Terrestrial radiation can be ablated using lead shielding and through actively choosing low radioactivity materials. However, cosmogenic radiation travels with such a high momentum that it is very difficult to shield and presents a big challenge for solid-state quantum processors.
Impact of Radiation on Quantum Technology
Ionising radiation can change the quantum coherence and electrical response of superconducting circuits because it ionises the atoms within the circuit substrate. This generates high-energy electron-hole pairs that cascade when they relax, leading to electron-hole recombination, the generation of secondary charge carriers, and the release of phonons. A portion of the energy that hits the substrate gets transferred to the superconducting circuit, generating non-equilibrium quasiparticles that affect the performance of the circuit.

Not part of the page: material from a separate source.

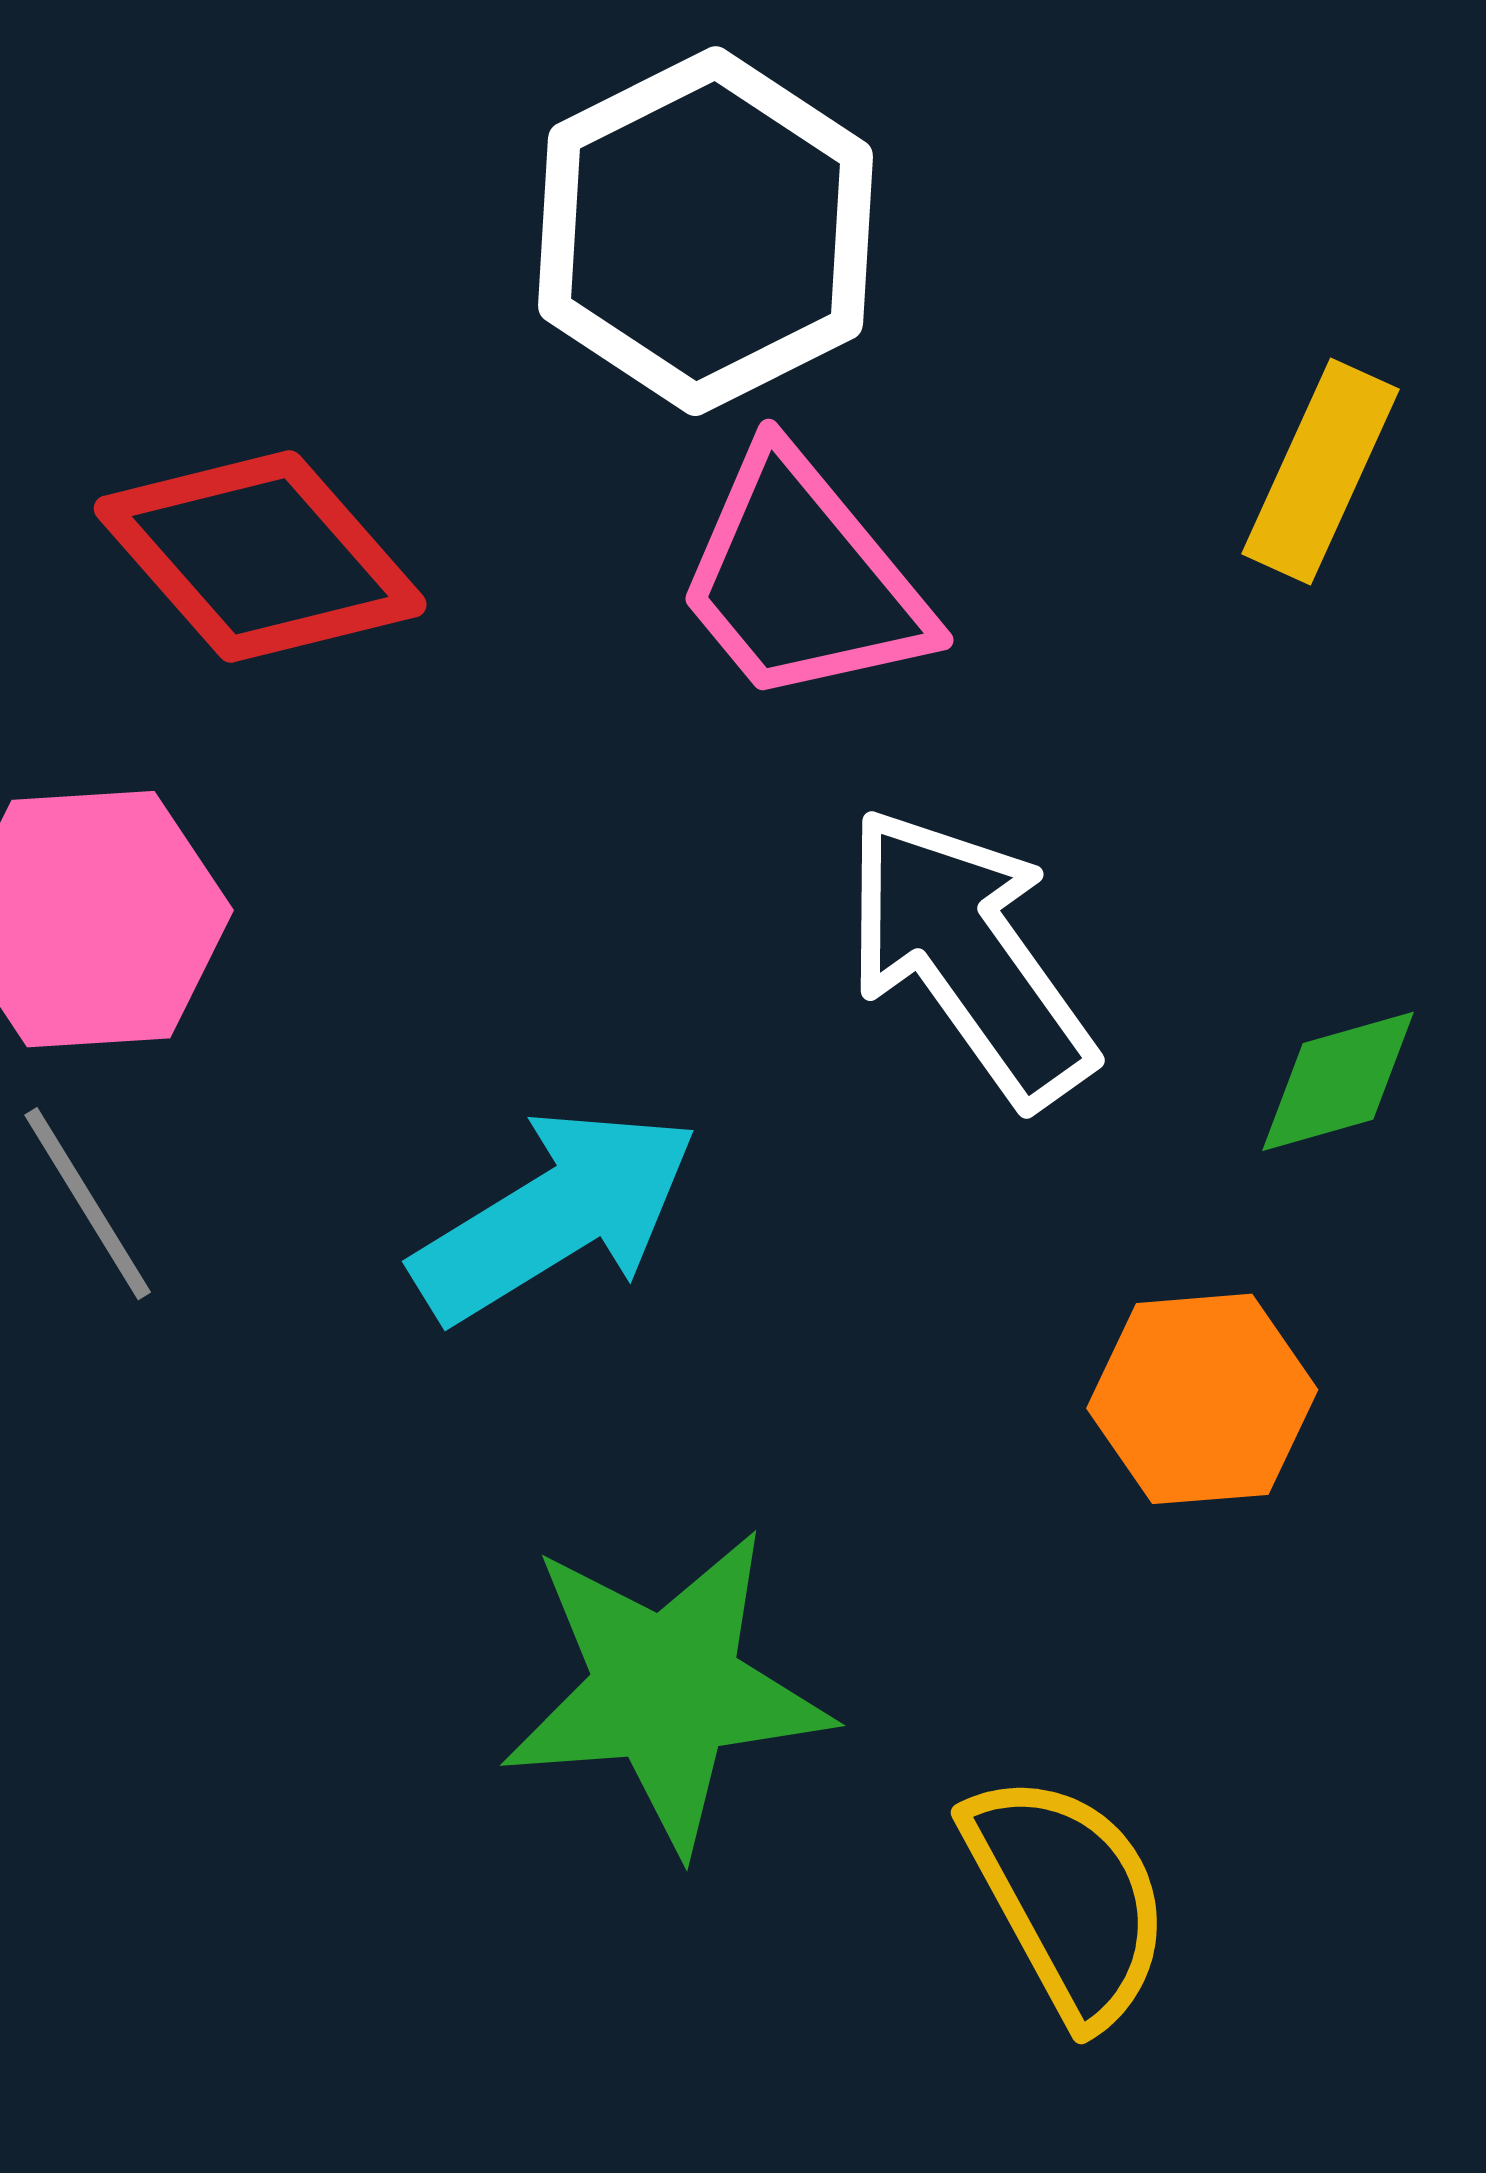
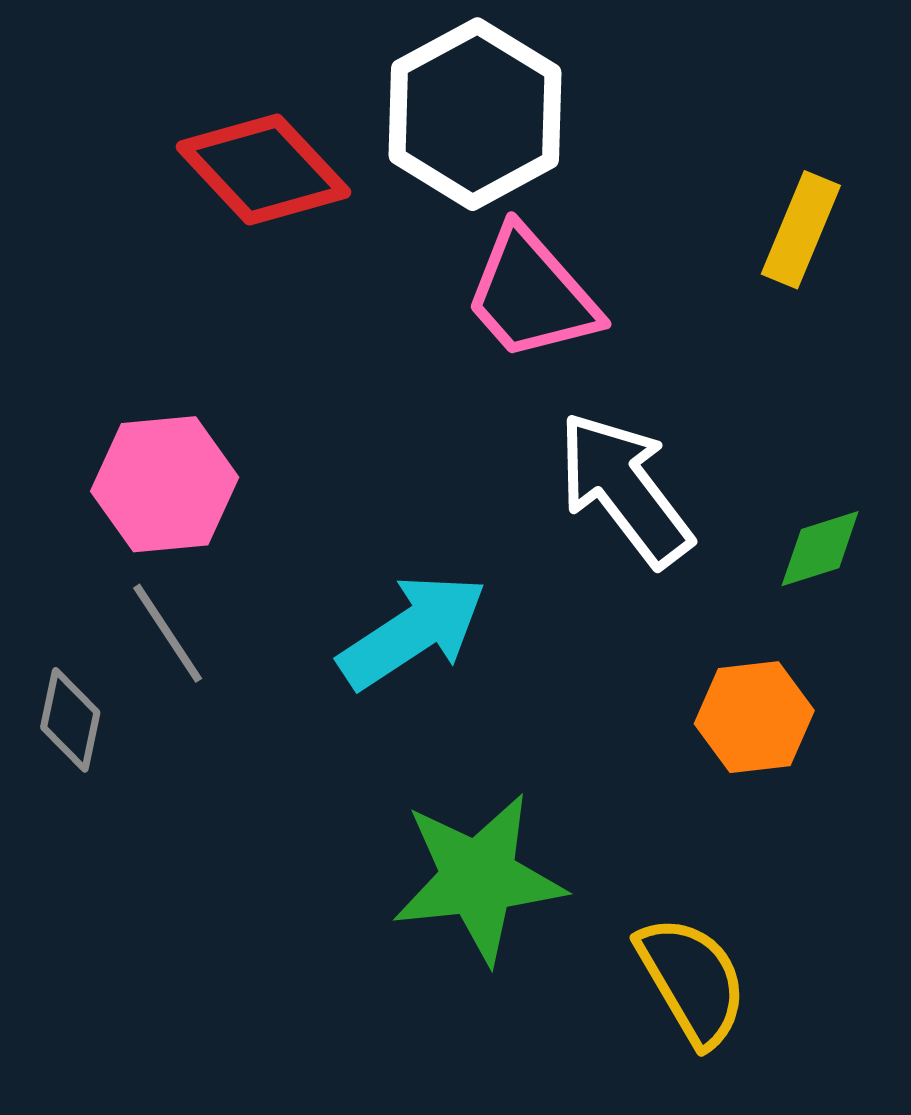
red diamond: (260, 556) -> (263, 170), moved

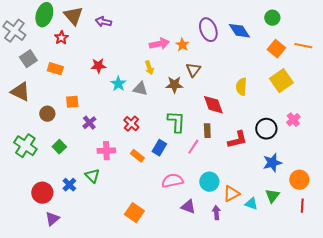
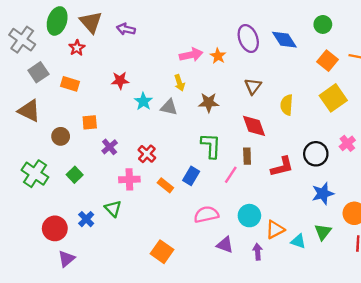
brown triangle: (193, 70) -> (253, 86), moved
red cross: (131, 124) -> (147, 154), moved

The effect of quasiparticles and ionising radiation on the performance of superconducting circuits has been widely studied—especially for quantum information processing applications. For example, manufactured radioactive radiation sources have been shown to have excessive levels of ionising radiation, which increase the average energy-decay rate of superconducting transmon qubits (designed to have a reduced sensitivity to noise) and increase the rate of quasiparticle-induced phase slips in fluxonium qubits (qubits with longer coherence times).
Studies have shown that lead shields can reduce qubit decay rates, and performing the operations underground (where there is a lot of Earth to block cosmic radiation and less terrestrial radiation) has been found to reduce the rate of quasiparticle bursts and phase slips.
It’s also been found that ionising radiation is responsible for:
- Spatiotemporally correlated anomalies in multiqubit arrays—such as correlated charge-offsets
- Increase in the rate and energy of chip-scale failure events
- Inhibiting the decoding of quantum error detection protocols
New Study Shows Cosmic Ray Radiation Can Impact Quantum Technology
While ionising radiation has long been linked to spatiotemporally correlated qubit errors, researchers had not directly proven whether terrestrial or cosmogenic radiation was responsible for chip-scale superconducting qubit failures. Until recently, this had only been inferred through modelling and simulation. A new experimental study has now provided clear evidence connecting cosmic rays to correlated quantum errors, confirming what theorists have long suspected.
Direct Evidence Linking Cosmic Rays to Qubit Errors
To visualise how researchers traced cosmic particles to qubit instability, the study included a synchronous detection setup combining superconducting qubit readouts with nearby cosmic-ray sensors. This arrangement allowed precise correlation between particle strikes and multi-qubit relaxation events.
In the study, researchers monitored a 10-transmon qubit array distributed across a 5 × 5 × 0.35 mm³ silicon chip for over 266 hours. They synchronised qubit energy-relaxation measurements with data from six scintillating cosmic-ray detectors placed beneath the cryostat. This approach enabled the team to observe coincident events between cosmic radiation and correlated qubit relaxation, effectively tracking the impact of cosmic particles on superconducting circuits.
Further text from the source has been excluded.